Get off the pot, Harry.

Setting: The men’s room at the Capitol Building in Washington DC. Camera pans on Harry Reid, who is sitting on the pot, fondling the toilet paper with his right hand, with his left elbow to knee, and chin cupped in his left hand.

Reid engages in internal dialogue

Harry (voiceover): Oooooh, oh. What am I ever, ever going to do?

Reid is now tearing at the corner of a sheet of toilet paper.

Harry: (voiceover): I’m never going to get sixty for anything. Ugh! There is nothing I can do to make those people like me. What do you have to do in this life to make senators trust you???

Reid sniffles.

Harry (voiceover): I just can’t please anyone. All I’m trying to do is make them happy.  Ben Nelson says Charmin is the softest. He wants the softest. I order Charmin, and Boxer is all “Charmin is made from old-growth forest!” So to make Boxer stop making noise, I order Seventh Generation. Ya think that Seventh Generation would make them happy? No.

Reid pulls the roll across his lap and starts tearing the tissue at the edges with both hands.

Harry (voiceover): Hell no. First day the Seventh Generation is in, Robert Byrd has to go to the ER with sandpaper burns. (In whiny, mocking voice) “He says that nobody warned him.” I had to personally set up a compromise: unroll the Seventh-Generation and then unroll Charmin on top and then roll them both back up together so that we satisfy both constituencies. Does anyone thank me? No! I’ve got that Baucus causus that’s going to ffffff…mmmmmmm…FAUCKUS! And Cantwell says that we’re still cutting down rainforest. And Bayh still squealed that his hinder parts chafed something awful when he used the wrong side.
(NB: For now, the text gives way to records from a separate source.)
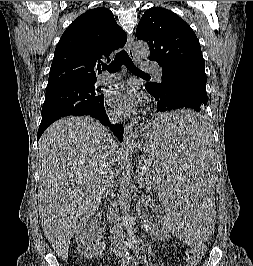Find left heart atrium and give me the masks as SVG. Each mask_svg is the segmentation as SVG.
I'll return each mask as SVG.
<instances>
[{"label":"left heart atrium","mask_w":253,"mask_h":266,"mask_svg":"<svg viewBox=\"0 0 253 266\" xmlns=\"http://www.w3.org/2000/svg\"><path fill=\"white\" fill-rule=\"evenodd\" d=\"M111 106L125 116H134L142 112L145 96L131 82L119 83L108 93Z\"/></svg>","instance_id":"left-heart-atrium-1"}]
</instances>
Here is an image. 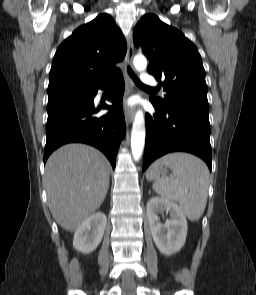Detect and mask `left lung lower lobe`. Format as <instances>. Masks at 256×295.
<instances>
[{"label":"left lung lower lobe","mask_w":256,"mask_h":295,"mask_svg":"<svg viewBox=\"0 0 256 295\" xmlns=\"http://www.w3.org/2000/svg\"><path fill=\"white\" fill-rule=\"evenodd\" d=\"M155 115L146 114V143L143 171L155 159L176 151L202 158L211 171L209 111L187 106L161 108L153 103Z\"/></svg>","instance_id":"0a47b994"}]
</instances>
Reid pulls the tissue into large pieces, throwing them to the floor and stomping on them.


Harry (voiceover): The Republicans get baby seal skin. We can’t use baby seal skin. I’ll bet it’s soft. Only the blue dogs would be on board.   But maybe…   Maybe…

Reid now pulls the paper, twisting it until it rips to pieces, and throws it into the air.

Harry (voiceover): Wait, I’ve got it! We’ll take long strips of baby seal skin — like 200 feet long — lay down Seventh Generation on top of them, and lay down the Charmin on top of that, and then roll it up onto rollers and put that in the stalls! That way both parties can share he same commode! It satisfies everybody!  Nobody chafes. Seal skin on one side, Charmin on the other. The eco-green sandpaper stuff is still in there!   Harry, you’re a genius!”  

Reid jumps up off the pot, and rushes out of the stall, with shreds of paper flying everywhere.

Harry (voiceover): Maybe now… Maybe now they’ll like me. We lead collaboratively.